Rael, depois de sair do Pai há que voltar para ele. E como? Através da Mãe. A Mãe é "Lilywhite Lillith", uma mulher cega que lhe mostra entre o caos existente na “Câmara das 32 Portas” o caminho para o exterior desta, levando-o para a Luz, mas depressa escurece. Rael fica sozinho, sentado ao escuro enfrentando novamente seus medos, esperando (“The Waiting Room”), conformado (“Anyway”) por aquele que sabe que lhe vai infligir o golpe final, o seu herói: a Morte. Ele já vê seu corpo debaixo de terra, devolvido ao Universo.
Para que tal aconteça, três serpentes de aparência feminina (Lamias) limpam-no, degustando todas as suas impurezas e no fim, como se sempre o tivessem acompanhado, despedem-se saudosamente dele confessando terem amado-o desde o início. É assim que a primeira gota de sangue de Rael é ingerido por elas, as serpentes morrem e Rael compreende que para viver há que comer seus restos delas que ali ficam a flutuar. A luz é diminuída e o palco da iniciação - que continua - é de novo preparado e surge um novo cenário: "Silent Sorrow in Empty Boats".
O teste à Esperança de Rael continua. A solidão aumenta ainda mais e por fim, chega ao culminar do ritual. Vê aqueles que falharam mas que sempre pensaram que tinham conseguido. Aqueles que, apesar de iniciados, não percorreram o caminho pelos seus próprios pés e que viram o seu Ser estagnar e assumir em "The Colony of Slippermen" a forma mais hedionda que o Ser pode atingir: a daquele a quem lhe foram dadas todas as oportunidades mas que passou o tempo a 'escorregar', perdendo lutas atrás lutas contra o seu ego.
Rael, horrorizado com tais seres ali materializados, decide avançar e a morte do seu ego é simbolizada pelo mítico sacrifício por que todos os grandes heróis passaram: amputa o seu pénis (com tudo o que isso significa).
Pénis dentro de um tubo de ensaio é roubado das mãos de Rael por um corvo. Rael corre em perseguição ao corvo, mas seu Irmão john decide não se arriscar e fica para trás, Rael está de novo sozinho.
O corvo passa por um túnel deixando cair o tubo logo a seguir a uma falésia e este caindo dentro de água (é a fecundação das águas, num novo Génesis, após o Espírito – em ave - ter também as sobrevoado). É um rio.
Rael acompanha o rio lá de cima, caminhando à beira do desfiladeiro.

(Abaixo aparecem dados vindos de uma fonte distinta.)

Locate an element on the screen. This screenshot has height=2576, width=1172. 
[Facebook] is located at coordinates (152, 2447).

Subitamente, no céu, uma janela abre-se e revela-lhe a Broadway, já sem a luz de outroura, onde para se ser uma estrela os passos a dar eram outros. Nesse momento, para Rael, claro, tudo isso já não tem qualquer significado. Passado esse último teste de tentação, Rael entretanto vê que o seu irmão John está no fundo do desfiladeiro, sendo arrastado pela água (“Rapids”) que corre com imensa força e, sem hesitar, salta do precipício para o salvar. Rael, neste último acto de amor pelo próximo e de pura fraternidade, está prestes a demonstrar que é pela dádiva desinteressada que se alcança a Liberdade.

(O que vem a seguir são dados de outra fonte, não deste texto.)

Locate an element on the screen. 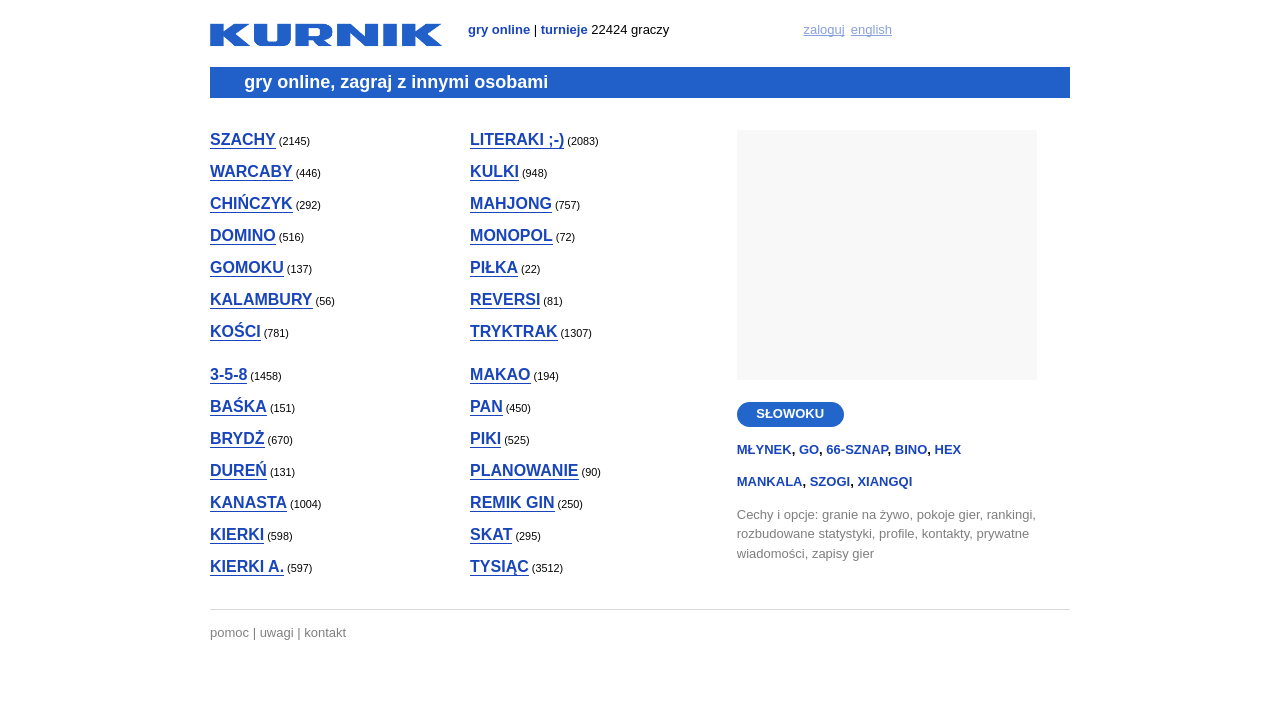  szachy is located at coordinates (243, 139).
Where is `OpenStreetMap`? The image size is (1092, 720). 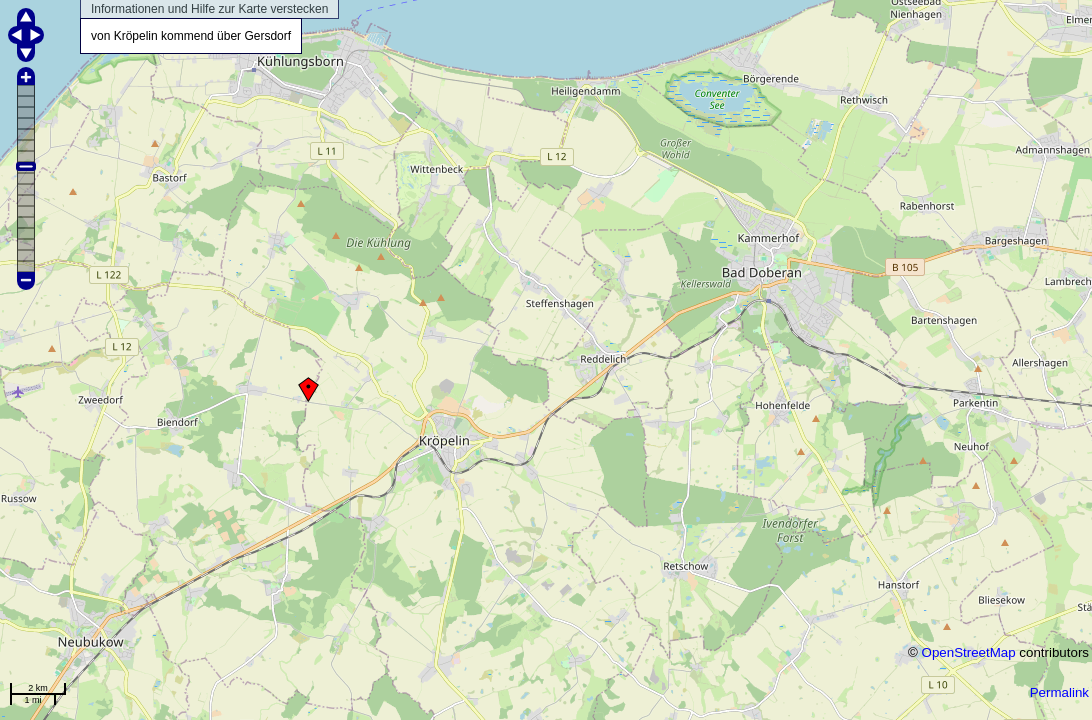 OpenStreetMap is located at coordinates (969, 652).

Rael estica o braço conseguindo alcançar John e são dramaticamente arrastados pelos rápidos quase se afogando e, após um imenso esforço num local onde já estavam a salvo em águas calmas, se dá o climax da história, Rael olha para John e não vê seu irmão, mas sim a sua própria cara!
O momento do choque corresponde à elevação última e exponencial da sua consciência. É a transição espectacular da música "In The Rapids" para "It". O "It" é a realização total do ser que agora já não é Rael mas sim verdadeiramente Real. O Todo é compreendido pela expressão "It". Não há distinção entre as coisas. A Matriz, tal como no filme Matrix, fica compreendida. Rael foi o escolhido, tal como o Neo, o "Novo".